Anyone who shouldered a mortgage in 1980s and early 1990s would remember the pain of variable rates hitting 17%. However, that’s nothing compared to the havoc rate rises could inflict on borrowers today, warns Nicole Pedersen-McKinnon, finance educator, commentator, and ASIC ambassador, in an op-ed for The Sydney Morning Herald.

“There's been pundit talk of an imminent eight [rate rises], while the Reserve Bank has confirmed a ‘neutral’ setting would be that same 200 basis points higher,” Pedersen-McKinnon said.

Her calculations show that from Australia’s historically low official levels (the average variable rate is 5.25%), each rate rise would consume 43% more of income than it did at the mortgage interest peak in the 1980s.  

“Such has been the failure of wages to keep pace with the spectacular growth in property prices,” she said.

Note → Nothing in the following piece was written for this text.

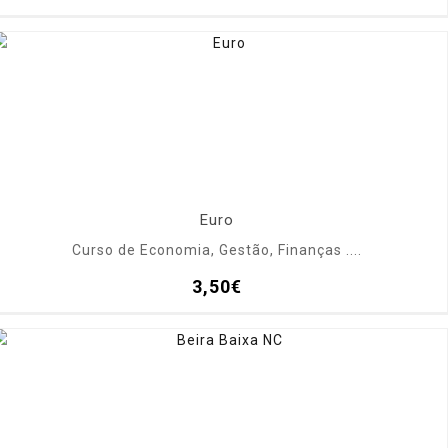
Euro
Curso de Economia, Gestão, Finanças ....
3,50€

Despite the high interest rates of the 1980s, various figures from the Australian Bureau of Statistics (ABS) reveal that the average Aussie home loan was only 2.5 times the typical income during this period: $67,350 versus $26,437. Pedersen-McKinnon averaged the loan size over the 10 months the Reserve Bank home loan indicator rate stayed at 17%, which was from June 1989 to March 1990.

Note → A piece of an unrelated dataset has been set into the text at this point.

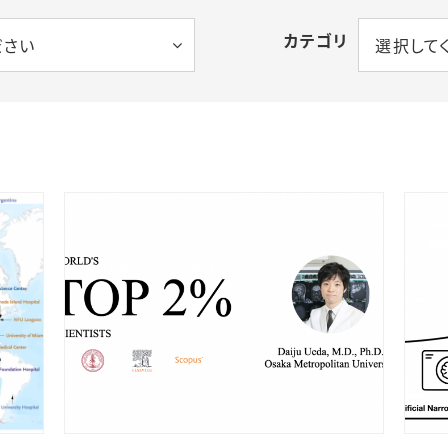
カテゴリ
ださい
選択して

“Today, the loan-to-take-home has spiked to almost five times, or $380,000 against $79,721. Indeed, we are poised to smash our former borrowing record, possibly as early as next week, of $382,800 in November 2015,” Pedersen-McKinnon said.

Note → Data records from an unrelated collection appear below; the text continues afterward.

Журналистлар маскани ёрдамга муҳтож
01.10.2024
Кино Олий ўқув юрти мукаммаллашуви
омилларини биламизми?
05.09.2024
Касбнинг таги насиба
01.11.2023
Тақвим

“What it all means is that although one 25 basis point rate rise wiped out just 0.6 per cent of someone's income nearly three decades ago (costing $156 a year or $13 a month), that figure is closer to a whole per cent today ($684 or $57). Four of them would now add $2760 to the typical annual repayment, and suck up 3.5 per cent of income (versus 2.4 per cent in the '80s/'90s).”

Today’s equivalent of the infamous 17% interest rate is a home loan rate of just 8%.

“In other words, it's at 8 per cent that mortgage repayments would grow to consume 44 per cent of our incomes – the heart-breaking proportion homeowners were forced to hand over previously,” Pedersen-McKinnon said.

For mortgage repayments, 8% would mean an average $2,933 a month or $35,196 each year.

“For a current repayment benchmark, at 5.25 per cent it's an average $2277 a month – or $27,324 a year. Which means the typical home owner is already on the verge of tipping into ‘mortgage stress’, defined as [committing] beyond one-third of their income. The average repayment percentage, even at our current record low rates, is 34 per cent,” she said.